Гоблины обошли ее, направляясь к большому полуразрушенному сараю в дальнем конце сада. От деревьев и кустарников тут мало что осталось. Их словно испепелил мощный поток огня. Статуи превратились в мраморное крошево, иссеченные осколками и ударами гвоздей постаменты напомнили Ржавому разрушенные зубы.
Такое лейтенант видел уже много раз, и в Злоговаре в том числе.
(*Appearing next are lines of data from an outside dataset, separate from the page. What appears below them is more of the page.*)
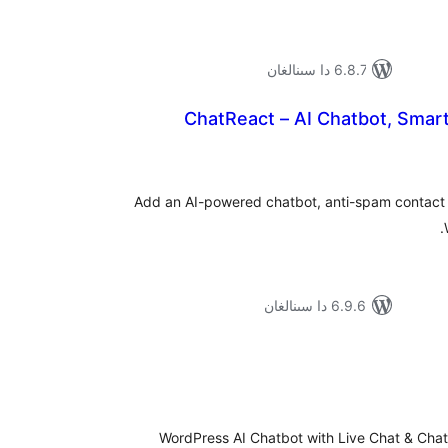
6.8.7 دا سىنالغان
ChatReact – AI Chatbot, Smar
ۇمىي
ىجە
Add an AI-powered chatbot, anti-spam contact 
6.9.6 دا سىنالغان
ۇمىي
ىجە
WordPress AI Chatbot with Live Chat & Chat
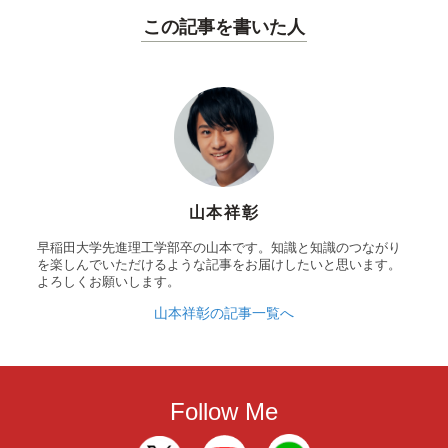
この記事を書いた人
山本祥彰
早稲田大学先進理工学部卒の山本です。知識と知識のつながり
を楽しんでいただけるような記事をお届けしたいと思います。
よろしくお願いします。
山本祥彰の記事一覧へ
Follow Me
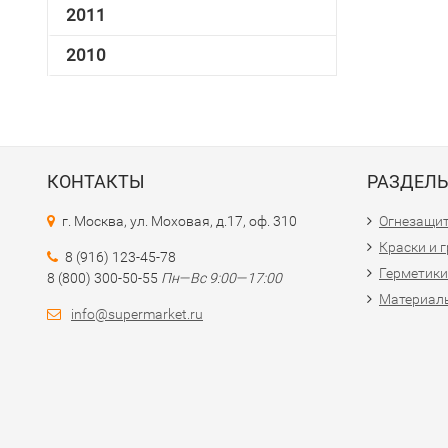
2011
2010
КОНТАКТЫ
РАЗДЕЛ
г. Москва, ул. Моховая, д.17, оф. 310
Огнезащи
Краски и 
8 (916) 123-45-78
Герметики
8 (800) 300-50-55
Пн—Вс 9:00—17:00
Материалы
info@supermarket.ru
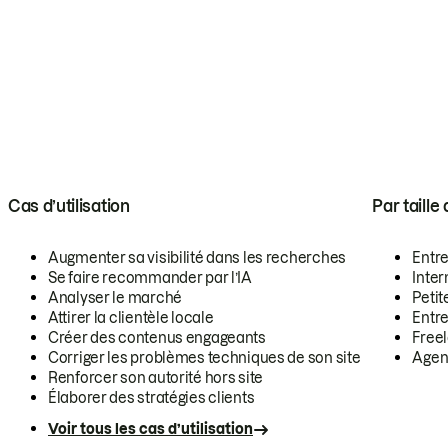
Cas d’utilisation
Par taille
Augmenter sa visibilité dans les recherches
Entr
Se faire recommander par l’IA
Inte
Analyser le marché
Petit
Attirer la clientèle locale
Entr
Créer des contenus engageants
Free
Corriger les problèmes techniques de son site
Agen
Renforcer son autorité hors site
Élaborer des stratégies clients
Voir tous les cas d’utilisation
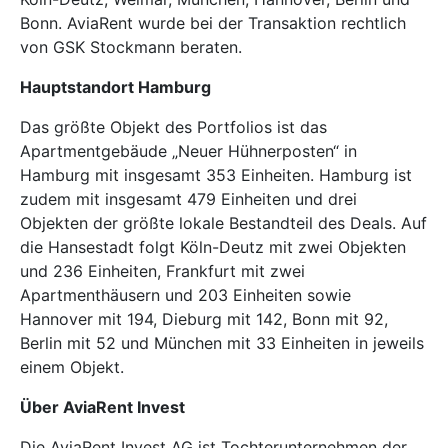
Bonn. AviaRent wurde bei der Transaktion rechtlich
von GSK Stockmann beraten.
Hauptstandort Hamburg
Das größte Objekt des Portfolios ist das
Apartmentgebäude „Neuer Hühnerposten“ in
Hamburg mit insgesamt 353 Einheiten. Hamburg ist
zudem mit insgesamt 479 Einheiten und drei
Objekten der größte lokale Bestandteil des Deals. Auf
die Hansestadt folgt Köln-Deutz mit zwei Objekten
und 236 Einheiten, Frankfurt mit zwei
Apartmenthäusern und 203 Einheiten sowie
Hannover mit 194, Dieburg mit 142, Bonn mit 92,
Berlin mit 52 und München mit 33 Einheiten in jeweils
einem Objekt.
Über AviaRent Invest
Die AviaRent Invest AG ist Tochterunternehmen der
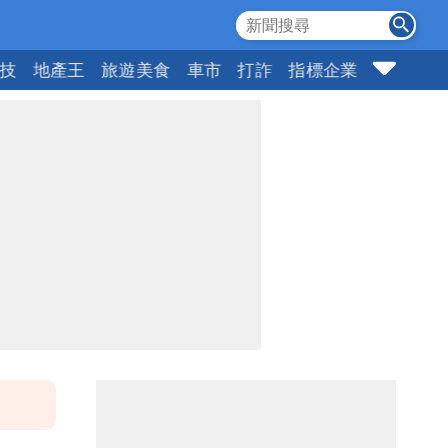
科技
地產王
旅遊美食
車市
打詐
指標企業
壹蘋頭家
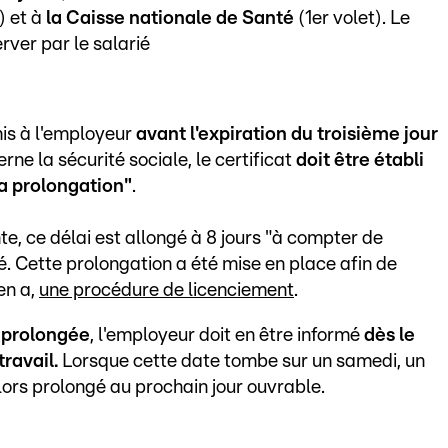
) et à
la Caisse nationale de Santé
(1er volet). Le
erver par le salarié
mis à l'employeur
avant l'expiration du troisième jour
erne la sécurité sociale, le certificat
doit être établi
sa prolongation"
.
te, ce délai est allongé à 8 jours "à compter de
é. Cette prolongation a été mise en place afin de
en a,
une procédure de licenciement
.
re prolongée
, l'employeur doit en être informé
dès le
travail.
Lorsque cette date tombe sur un samedi, un
alors prolongé au prochain jour ouvrable.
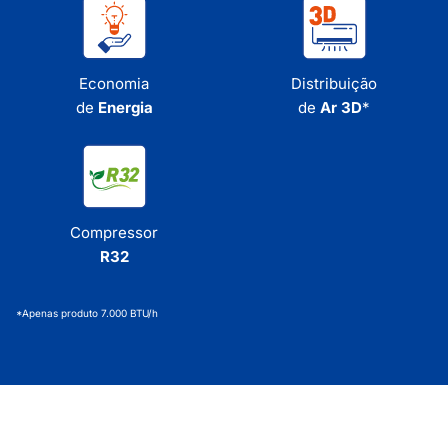
Economia
Distribuição
de
Energia
de
Ar 3D
*
Compressor
R32
*Apenas produto 7.000 BTU/h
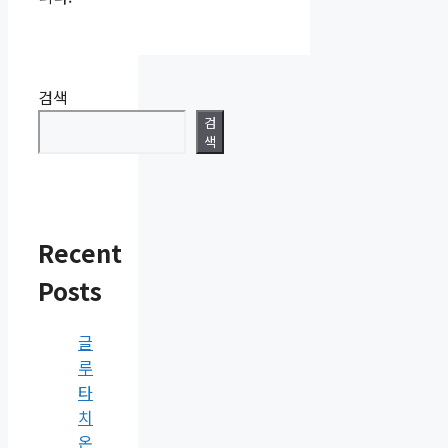
검색
검
색
Recent
Posts
글
루
타
치
온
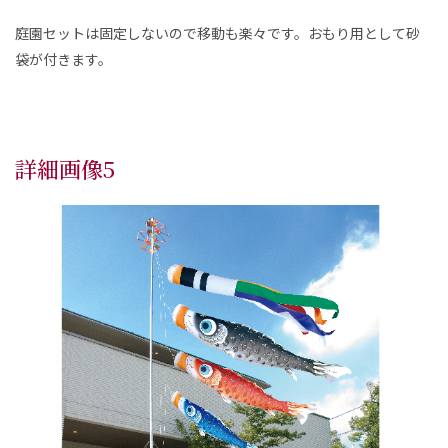
庭園セットは固定しないので移動も楽々です。おもり用として砂
袋が付きます。
詳細画像5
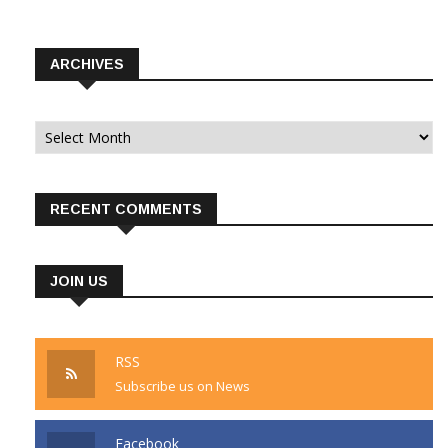
ARCHIVES
Archives
RECENT COMMENTS
JOIN US
RSS
Subscribe us on News
Facebook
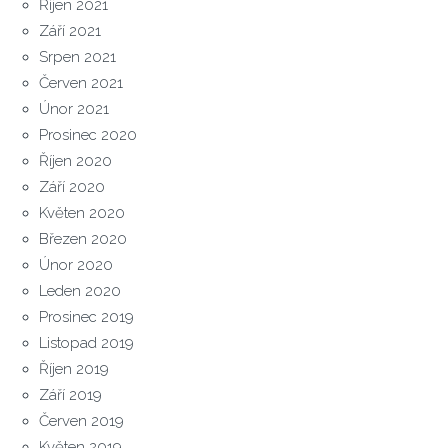
Říjen 2021
Září 2021
Srpen 2021
Červen 2021
Únor 2021
Prosinec 2020
Říjen 2020
Září 2020
Květen 2020
Březen 2020
Únor 2020
Leden 2020
Prosinec 2019
Listopad 2019
Říjen 2019
Září 2019
Červen 2019
Květen 2019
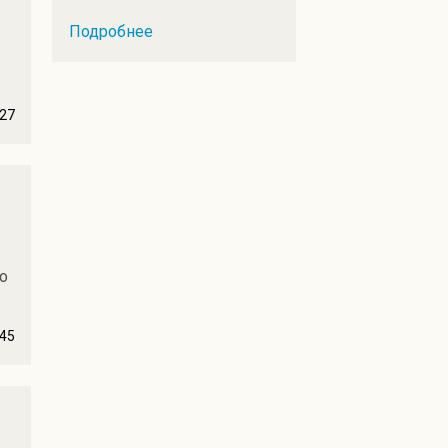
Подробнее
27
о
45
Здесь жила эльфийская знать. Вычурная отделка, сам способ строительства, кладка, черепица – чистой воды новозлоговарский стиль, о котором Ржавому случайно довелось читать. Когда-то здесь стояли совсем другие дома. Те самые, которые составляли поселение с незатейливым названием Бляха. И не было здесь ажурных балок, галерей, куполов, а только крепкое бревно и мощный камень. Лейтенант пытался увидеть в этой мешанине обломков хоть какие-то намеки на прежние времена, кроме фундамента, но безуспешно. И подумал, что долго еще придется после победы выгребать из Злоговара эльфийский мусор.
Сержант привел его под дырявую крышу сарая. В полумраке смердело мертвечиной, да так, что даже бывалый лейтенант ощутил, как вонь щекочет ему ноздри и раздражает желудок.
– Мы нашли их после того, как закончили зачистку города. Эльфюги сопротивлялись, но из этого дома мы их вышибли быстро, – сказал Медовуха, останавливаясь возле источника вони. – Однако думаю, это сотворили не солдаты. Хозяева дома, когда бежали…
Сержант присел на корточки и отбросил угол грязного брезента. Мухи взвились тучами и загудели. Медовуха выругался, отскакивая.
Ржавый смотрел. Он насчитал десять трупов, причем некоторые из них были детскими. Из-под брезента выглядывали грязные ноги, в основном босые.
– Кто это? Эльфы? Гражданские?
– Ах… сгнили, не видно… Люди это, – ответил Медовуха.
Ржавый открыл рот.
– Люди? Какого лешего они тут делали?
– Их рабы. У всех клейма на запястьях. Не могли взять их с собой во время бегства и перерезали глотки. Правда, те двое с краю застрелены в затылок.